Gathercole, S., & Baddeley, A. (1993). Working memory and language (pp. 1-12). Hillsdale, NJ: Lawrence Erlsbaum.

Working memory, here, is “the short-term memory system, which is involved in the temporary processing and storage of information.” Baddeley’s model is a “resources” model (as opposed to a discrete slots model, or a decay model, or an interference model) of short-term memory.

The working memory model proposed is tripartite. The first component, a central executive, monitors two slave systems: a phonological loop and a visuo-spatial sketchpad. (This latter is little involved in speech perception, so I will ignore it here.)

The central executive is involved in selective control of action, planning, coordination of tasks, possibly consciousness. This executive might be a unitary process, or it might be several cooperative subprocesses.
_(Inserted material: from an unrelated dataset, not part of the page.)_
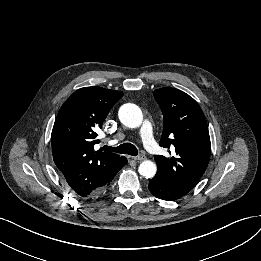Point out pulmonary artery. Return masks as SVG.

Tasks that require the inhibition of prepotent responses in favor of more novel responses would seem to involve the central executive.
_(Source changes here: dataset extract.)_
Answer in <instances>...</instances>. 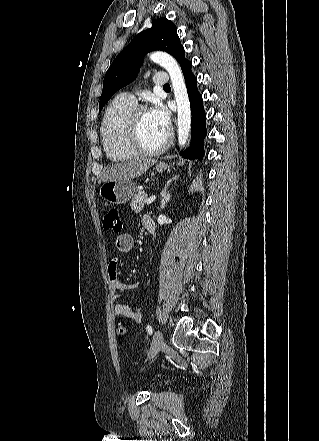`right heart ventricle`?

The authors propose that the phonological loop has two processes. The first of these is a passive buffer of sorts, that takes in phonological information from the environment. This buffer is subject to word length effects: the more syllables in a set of target words, the more difficult those targets are to remember, possibly because the ribbon of the loop is too short to capture them all. The buffer is also subject to articulatory suppression effects–when we are prohibited from beginning to subvocally rehearsing, retention suffers.
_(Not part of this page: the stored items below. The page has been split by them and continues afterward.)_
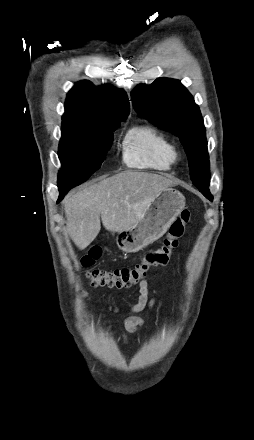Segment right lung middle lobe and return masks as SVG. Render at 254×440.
<instances>
[{
	"mask_svg": "<svg viewBox=\"0 0 254 440\" xmlns=\"http://www.w3.org/2000/svg\"><path fill=\"white\" fill-rule=\"evenodd\" d=\"M120 124L88 126L62 122L58 151L62 163L58 175L59 188L71 189L86 181L100 168L111 147L113 132Z\"/></svg>",
	"mask_w": 254,
	"mask_h": 440,
	"instance_id": "1",
	"label": "right lung middle lobe"
}]
</instances>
The second process is an articulatory rehearsal process. This process is subject to phonological similarity effects: when target words share phonological characters, they are more difficult to remember. It is subjct to irrelevant speech effects, too. When non-target words share similar phonology–independent of whether they might share semantic or lexical similarity–they interfer more readily with retention of target words.

Some of my questions

  1. Do fast talkers routinely test better on working memory than slow talkers do?
  2. The authors offer up as evidence of capacity limits for the phonological loop that longer words (more syllables and/or more time necessary to articulate) results in lower recall scores. Is word length confounded with corpus frequency? Do the effects remain when controlling for distributional differences? [2b] In visual attention/working memory research, we see that sometimes what’s touted as resource-driven, qualitative effects (e.g. lower memory span for complex objects than for simple objects; as in Alvarez & Cavanaugh, 2004), can be explained in favor of a simple, relatively high fidelity “slot” model, where the object is stored well (complex or not), but where participants are just really bad at making comparisons (Awh, Barton, & Vogel, 2007). I wonder if something similar might occur in the phonological loop?
  3. “The probability of losing a phonological feature which discriminates the item form other members of the memory set will be greatest when the number of discriminating features is smallest.” Two questions about this:
    1. If we’re considering counts of features, this would seem to make sense. However, what about a different dimension, like temporal extent of features? Would we expect a length-limited “tape” in the phonological loop to record with high-fidelity features that have relatively short duration, and perhaps to suffer when important information spans time longer than the tape?
    2. In aggregate, it might be true that items in a set discriminated by n features are less likely to be remembered than items discriminated by n + 1. However, shouldn’t we expect that features enjoy different weighting, and that this cannot be a simple, linear, additive model? For some reason, I’m thinking of the Family Guy use of the utterance “Cool Whip” with the initial consonant in whip oddly aspirated. (Here’s where my ignorance of linguistics starts to show.) In English, aspirated consonants are not generally contrastive (right?), but might we expect sometimes that violations of expectations laid down by the distribution of our experience to be quite marked, and notable even if it’s just a single feature? Similarly, if one lives in a society where post-vocalic /r/ is some marker of group membership, or status, or whatever, might we expect this feature to carry more weight than some other, more culturally neutral, single feature?